Circuit City announces liquidation, while Checker and the parent of Black Angus Steakhouse go bankrupt.
Stephen TaubJanuary 16, 2009

Three well-known consumer names have either filed for bankruptcy or announced plans to liquidate.

All three companies have operated in some of the most intensely competitive industries, where bankruptcies have been especially commonplace.

Circuit City Stores, which filed for bankruptcy protection back in November, announced plans to liquidate all of its assets. The electronics retailer said it was could not complete a deal to keep the company afloat.

“We were unable to reach an agreement with our creditors and lenders to structure a going-concern transaction in the limited timeframe available, and so this is the only possible path for our company,” said James Marcum, vice chairman and acting CEO.

Roughly 34,000 people will lose their jobs as the company closes down and liquidates its 567 remaining stores.

The company said it does not anticipate any value will remain from the bankruptcy estate for the holders of the company’s common equity.

Meanwhile, Checker Motors, which once made the well-recognized Checker Taxi Cab, filed for bankruptcy.

The auto parts company blamed high labor costs and declining vehicle sales by customers including General Motors, Bloomberg reported, citing court filings.

The 87-year-old company listed assets of $24.5 million against debt of $21.8 million, according to the wire service.

Workers “dedicated their careers to the debtor with an expectation of compensation and working conditions that the debtor can no longer afford and that are no longer supported by the market,” COO Mark Walburn said in court papers, according to the report.

Elsewhere, ARG Enterprises, which operates 69 Black Angus Steakhouse restaurants in seven Western states, filed for Chapter 11 protection. The company reportedly said it is seeking a buyer.

It has between $100 million and $500 million in both assets and liabilities, according to a Bloomberg report.

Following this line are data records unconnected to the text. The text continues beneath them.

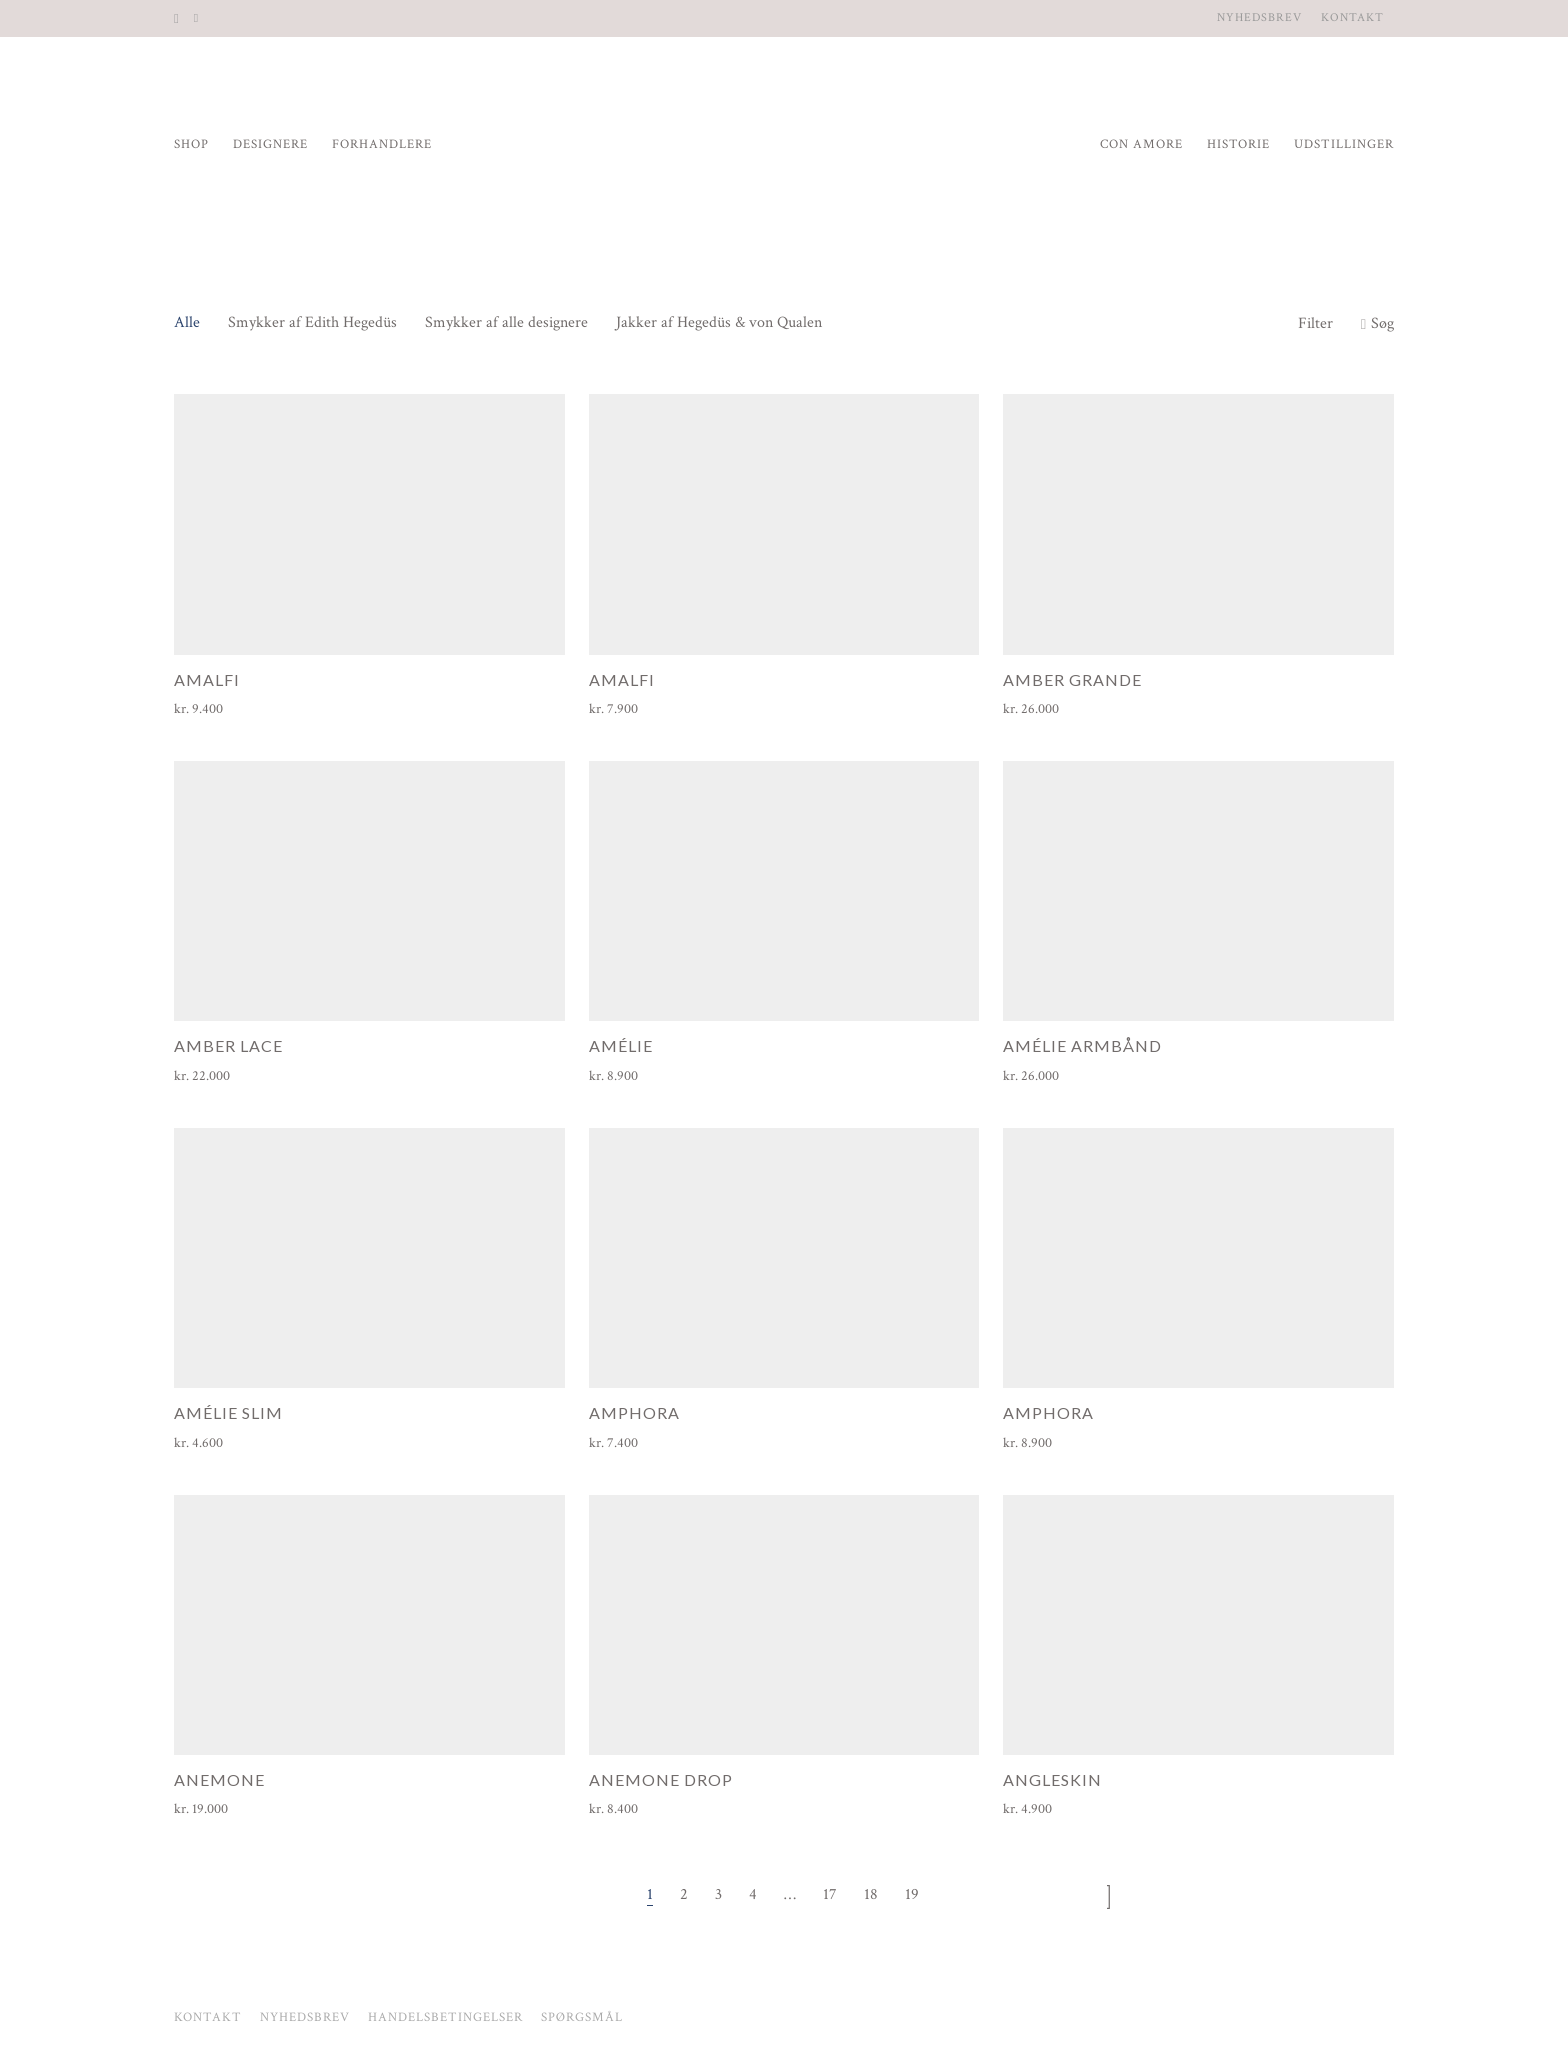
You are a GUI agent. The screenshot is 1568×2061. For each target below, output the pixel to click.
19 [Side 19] (912, 1894)
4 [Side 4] (753, 1894)
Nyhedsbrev (1259, 18)
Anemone (219, 1779)
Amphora (634, 1412)
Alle (187, 322)
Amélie (621, 1045)
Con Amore (1141, 144)
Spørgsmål (582, 2017)
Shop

“The debtor’s restaurants primarily are located in some of the areas hardest hit by the mortgage crisis, causing consumers in those markets to cut back on discretionary spending,” Lisa Poulin, ARG’s chief restructuring officer, said in a statement filed with the bankruptcy court. Some parties are interested in acquiring ARG’s assets, she added

The company has $53.1 million in secured debt and $13.2 million reserved for outstanding letters of credit, according to Bloomberg.